• **WHAT THE TASK REQUIRES**: Transcribe every record in full, keeping it exactly the same.

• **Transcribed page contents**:
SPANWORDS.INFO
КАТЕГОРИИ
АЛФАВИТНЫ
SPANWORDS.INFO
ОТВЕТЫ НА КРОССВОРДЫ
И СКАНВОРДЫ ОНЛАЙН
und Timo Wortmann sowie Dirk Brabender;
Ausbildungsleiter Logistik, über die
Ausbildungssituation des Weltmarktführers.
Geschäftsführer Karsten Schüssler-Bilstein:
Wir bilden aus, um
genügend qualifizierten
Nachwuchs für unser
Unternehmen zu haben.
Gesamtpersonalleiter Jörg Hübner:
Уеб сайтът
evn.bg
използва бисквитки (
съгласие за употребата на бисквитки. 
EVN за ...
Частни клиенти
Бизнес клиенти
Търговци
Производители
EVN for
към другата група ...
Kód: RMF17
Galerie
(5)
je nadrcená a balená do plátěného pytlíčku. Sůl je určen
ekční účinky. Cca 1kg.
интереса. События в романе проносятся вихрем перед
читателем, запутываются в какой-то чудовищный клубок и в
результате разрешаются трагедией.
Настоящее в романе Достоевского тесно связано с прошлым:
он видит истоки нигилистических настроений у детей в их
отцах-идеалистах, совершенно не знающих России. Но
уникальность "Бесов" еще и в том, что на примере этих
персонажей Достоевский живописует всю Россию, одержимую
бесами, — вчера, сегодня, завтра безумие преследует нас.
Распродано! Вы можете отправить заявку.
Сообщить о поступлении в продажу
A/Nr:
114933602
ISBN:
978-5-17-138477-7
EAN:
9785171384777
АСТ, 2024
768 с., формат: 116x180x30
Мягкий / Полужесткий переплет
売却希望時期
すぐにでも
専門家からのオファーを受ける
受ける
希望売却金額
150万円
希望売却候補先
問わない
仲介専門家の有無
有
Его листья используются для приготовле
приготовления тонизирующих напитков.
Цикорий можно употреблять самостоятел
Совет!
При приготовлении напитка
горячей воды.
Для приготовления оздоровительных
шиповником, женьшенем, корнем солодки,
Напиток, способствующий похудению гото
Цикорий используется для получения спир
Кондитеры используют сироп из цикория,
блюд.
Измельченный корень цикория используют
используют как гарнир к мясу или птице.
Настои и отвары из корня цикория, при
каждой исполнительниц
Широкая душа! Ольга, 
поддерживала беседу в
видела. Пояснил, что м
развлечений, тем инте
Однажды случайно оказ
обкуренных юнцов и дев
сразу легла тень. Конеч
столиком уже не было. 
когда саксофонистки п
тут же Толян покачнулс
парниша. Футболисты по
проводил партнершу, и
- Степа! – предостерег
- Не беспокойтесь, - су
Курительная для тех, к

• **RESPONSE TO THIS EXERCISE**:
SPANWORDS.INFO
КАТЕГОРИИ
АЛФАВИТНЫ
SPANWORDS.INFO
ОТВЕТЫ НА КРОССВОРДЫ
И СКАНВОРДЫ ОНЛАЙН
und Timo Wortmann sowie Dirk Brabender;
Ausbildungsleiter Logistik, über die
Ausbildungssituation des Weltmarktführers.
Geschäftsführer Karsten Schüssler-Bilstein:
Wir bilden aus, um
genügend qualifizierten
Nachwuchs für unser
Unternehmen zu haben.
Gesamtpersonalleiter Jörg Hübner:
Уеб сайтът
evn.bg
използва бисквитки (
съгласие за употребата на бисквитки. 
EVN за ...
Частни клиенти
Бизнес клиенти
Търговци
Производители
EVN for
към другата група ...
Kód: RMF17
Galerie
(5)
je nadrcená a balená do plátěného pytlíčku. Sůl je určen
ekční účinky. Cca 1kg.
интереса. События в романе проносятся вихрем перед
читателем, запутываются в какой-то чудовищный клубок и в
результате разрешаются трагедией.
Настоящее в романе Достоевского тесно связано с прошлым:
он видит истоки нигилистических настроений у детей в их
отцах-идеалистах, совершенно не знающих России. Но
уникальность "Бесов" еще и в том, что на примере этих
персонажей Достоевский живописует всю Россию, одержимую
бесами, — вчера, сегодня, завтра безумие преследует нас.
Распродано! Вы можете отправить заявку.
Сообщить о поступлении в продажу
A/Nr:
114933602
ISBN:
978-5-17-138477-7
EAN:
9785171384777
АСТ, 2024
768 с., формат: 116x180x30
Мягкий / Полужесткий переплет
売却希望時期
すぐにでも
専門家からのオファーを受ける
受ける
希望売却金額
150万円
希望売却候補先
問わない
仲介専門家の有無
有
Его листья используются для приготовле
приготовления тонизирующих напитков.
Цикорий можно употреблять самостоятел
Совет!
При приготовлении напитка
горячей воды.
Для приготовления оздоровительных
шиповником, женьшенем, корнем солодки,
Напиток, способствующий похудению гото
Цикорий используется для получения спир
Кондитеры используют сироп из цикория,
блюд.
Измельченный корень цикория используют
используют как гарнир к мясу или птице.
Настои и отвары из корня цикория, при
каждой исполнительниц
Широкая душа! Ольга, 
поддерживала беседу в
видела. Пояснил, что м
развлечений, тем инте
Однажды случайно оказ
обкуренных юнцов и дев
сразу легла тень. Конеч
столиком уже не было. 
когда саксофонистки п
тут же Толян покачнулс
парниша. Футболисты по
проводил партнершу, и
- Степа! – предостерег
- Не беспокойтесь, - су
Курительная для тех, к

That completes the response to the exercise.